Page-level text extractions:
────

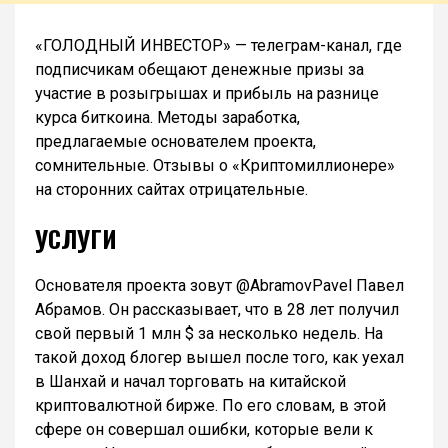
«ГОЛОДНЫЙ ИНВЕСТОР» — телеграм-канал, где
подписчикам обещают денежные призы за
участие в розыгрышах и прибыль на разнице
курса биткоина. Методы заработка,
предлагаемые основателем проекта,
сомнительные. Отзывы о «Криптомиллионере»
на сторонних сайтах отрицательные.
УСЛУГИ
Основателя проекта зовут @AbramovPavel Павел
Абрамов. Он рассказывает, что в 28 лет получил
свой первый 1 млн $ за несколько недель. На
такой доход блогер вышел после того, как уехал
в Шанхай и начал торговать на китайской
криптовалютной бирже. По его словам, в этой
сфере он совершал ошибки, которые вели к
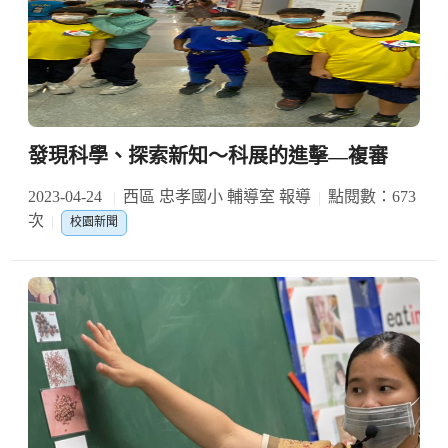
發現科學、探索新知〜科展的進擊—複審
2023-04-24
西區 忠孝國小 輔導室 報導
點閱數：673
次
校園新聞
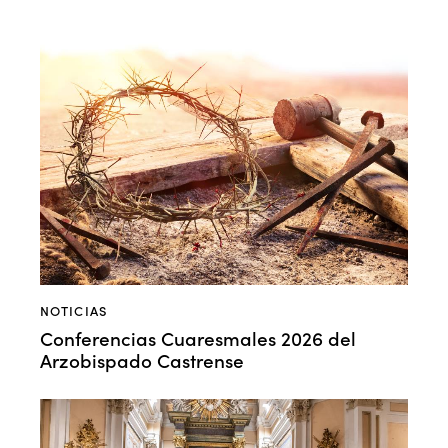
NOTICIAS
Conferencias Cuaresmales 2026 del
Arzobispado Castrense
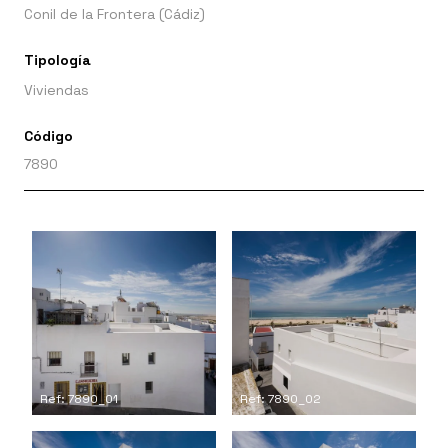
Conil de la Frontera (Cádiz)
Tipología
Viviendas
Código
7890
Ref: 7890_01
Ref: 7890_02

────

## Work instruction:
For this task, give again exactly the lines from the line with "в Шанхай и начал торговать на китайской" through the end of the entries, including both ends, and omit the pictures.

## Reply:
в Шанхай и начал торговать на китайской
криптовалютной бирже. По его словам, в этой
сфере он совершал ошибки, которые вели к
發現科學、探索新知〜科展的進擊—複審
2023-04-24
西區 忠孝國小 輔導室 報導
點閱數：673
次
校園新聞
NOTICIAS
Conferencias Cuaresmales 2026 del
Arzobispado Castrense
Conil de la Frontera (Cádiz)
Tipología
Viviendas
Código
7890
Ref: 7890_01
Ref: 7890_02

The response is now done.